Tutto ciò è un nonsenso. Intanto una riflessione di carattere generale: come è pensabile che qualcosa, che non ha nulla in comune con un’altra cosa, si metta in comunicazione con quest’altra cosa? Se il cogito ha natura diversa rispetto a quella del mondo esterno, come può il cogito giungere da sé ad una conclusione sulla natura del mondo esterno? Il soggetto potrà assumere come valido il mondo esterno solo con l’intervento di un deus ex machina che lo dichiari come valido (ed è esattamente quello che fa Cartesio, incorrendo nel cosiddetto circolo vizioso).
La motivazione di Wittgenstein per rifiutare il cogito è che il linguaggio è governato da regole ed è essenzialmente pubblico, incorporato, per così dire, nella nostra pratica, nelle nostre “forme di vita”. Di conseguenza l’idea di un linguaggio privato, un linguaggio cioè che solo una persona può capire, è incoerente e va in cerca della certezza nella direzione sbagliata. È quindi del tutto impossibile che il cogito possa essere il punto di partenza di ciò che possiamo conoscere. Quella del filosofo francese, commenta in modo ironico Wittgenstein, è una superprivatezza, una privatezza metafisica che si aggiunge a quella fisica. L’Io è il vero problema di cui bisogna liberarsi: «L’idea da abolire di un ego che abita in un corpo» (Wittgenstein 1936, 25)
L’impossibilità di un’esperienza privata Wittgenstein ritiene che l’esperienza non è mai qualcosa di privato e di soggettivo. Riconoscere le sensazioni come private significa riconoscere che le sensazioni sono incomunicabili. Il che significa fare due affermazioni errate (Wittgenstein 1953, 246).
La prima è quella per cui si dice che io soltanto posso sapere che provo dolore: questa affermazione è falsa in quanto io non posso dire di apprendere un dolore, quanto piuttosto che ce l’ho. In quanto ho un dolore, non so di sapere di avere un dolore: non ha senso dire che io dubito di provare dolore, perché il dolore o ce l’ho o non ce l’ho; il dubbio è proprio della conoscenza e quindi esclude il dolore.

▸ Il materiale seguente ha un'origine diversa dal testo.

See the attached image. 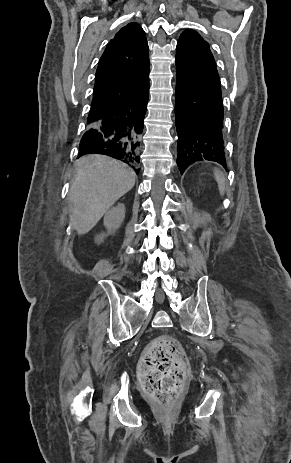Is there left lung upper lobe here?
I'll list each match as a JSON object with an SVG mask.
<instances>
[{
  "instance_id": "1",
  "label": "left lung upper lobe",
  "mask_w": 291,
  "mask_h": 463,
  "mask_svg": "<svg viewBox=\"0 0 291 463\" xmlns=\"http://www.w3.org/2000/svg\"><path fill=\"white\" fill-rule=\"evenodd\" d=\"M176 72L221 91L209 44L193 30L184 31L176 47Z\"/></svg>"
}]
</instances>
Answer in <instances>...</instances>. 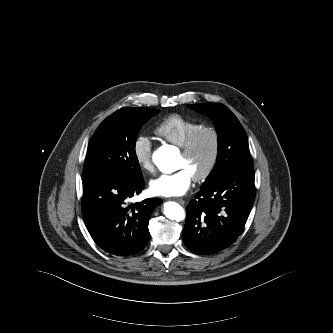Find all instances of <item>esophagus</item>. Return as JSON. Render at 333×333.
I'll list each match as a JSON object with an SVG mask.
<instances>
[{
    "instance_id": "obj_1",
    "label": "esophagus",
    "mask_w": 333,
    "mask_h": 333,
    "mask_svg": "<svg viewBox=\"0 0 333 333\" xmlns=\"http://www.w3.org/2000/svg\"><path fill=\"white\" fill-rule=\"evenodd\" d=\"M175 201H177L179 204L184 205L185 201L181 198H176Z\"/></svg>"
}]
</instances>
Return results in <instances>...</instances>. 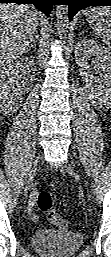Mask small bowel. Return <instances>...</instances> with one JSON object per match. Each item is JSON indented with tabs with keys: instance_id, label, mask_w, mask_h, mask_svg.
<instances>
[{
	"instance_id": "c3829d8e",
	"label": "small bowel",
	"mask_w": 111,
	"mask_h": 257,
	"mask_svg": "<svg viewBox=\"0 0 111 257\" xmlns=\"http://www.w3.org/2000/svg\"><path fill=\"white\" fill-rule=\"evenodd\" d=\"M28 213H29V216L32 220H36L37 219V215L34 213L33 211V205L32 203L29 205V208H28Z\"/></svg>"
}]
</instances>
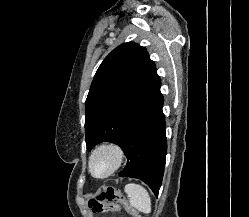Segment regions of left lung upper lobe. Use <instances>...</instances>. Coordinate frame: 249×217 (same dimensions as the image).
Here are the masks:
<instances>
[{
	"mask_svg": "<svg viewBox=\"0 0 249 217\" xmlns=\"http://www.w3.org/2000/svg\"><path fill=\"white\" fill-rule=\"evenodd\" d=\"M158 80L144 47L133 42L116 47L99 66L86 99L87 148L102 141L118 144L127 115Z\"/></svg>",
	"mask_w": 249,
	"mask_h": 217,
	"instance_id": "left-lung-upper-lobe-1",
	"label": "left lung upper lobe"
}]
</instances>
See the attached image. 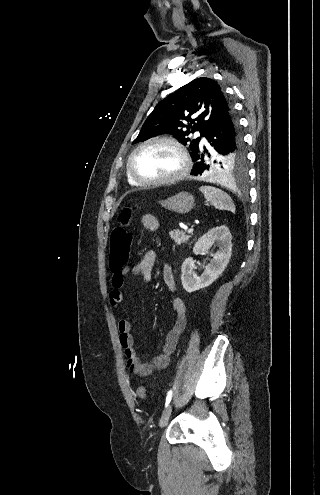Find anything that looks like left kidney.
<instances>
[{
	"mask_svg": "<svg viewBox=\"0 0 320 495\" xmlns=\"http://www.w3.org/2000/svg\"><path fill=\"white\" fill-rule=\"evenodd\" d=\"M231 240L232 236L229 229L223 225L211 229L198 240L193 248L195 255L208 252L213 245L217 246L218 249L211 254L210 263L200 277L194 276L195 261L193 258L189 257L183 262L181 281L187 292H194L211 285L223 273L232 254Z\"/></svg>",
	"mask_w": 320,
	"mask_h": 495,
	"instance_id": "left-kidney-1",
	"label": "left kidney"
}]
</instances>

La seconda affermazione, quella in cui si dice che un altro non può sapere che io provo dolore, è invece insensata. Questo perché se io non posso dire di apprendere il dolore (in quanto ce l’ho, come detto sopra) anche degli altri non si può dire che essi apprendono il dolore attraverso il mio comportamento. Il dolore di una certa persona è solo il suo dolore, esattamente come lo scarabeo chiuso nella sua scatola è solo il suo scarabeo. Il linguaggio però è qualcosa che mette in relazione gli esseri umani. Se una certa parola per me significa qualcosa, essa deve significare lo stesso anche per gli altri; se le cose non stessero così non esisterebbe comunicazione, quindi neppure linguaggio.
Riferimenti bibliografici
Wittgenstein, Ludwig. 1936. Esperienza privata e dati di senso, Torino, Einaudi.
Wittgenstein, Ludwig. 1953. Ricerche Filosofiche. Torino: Einaudi.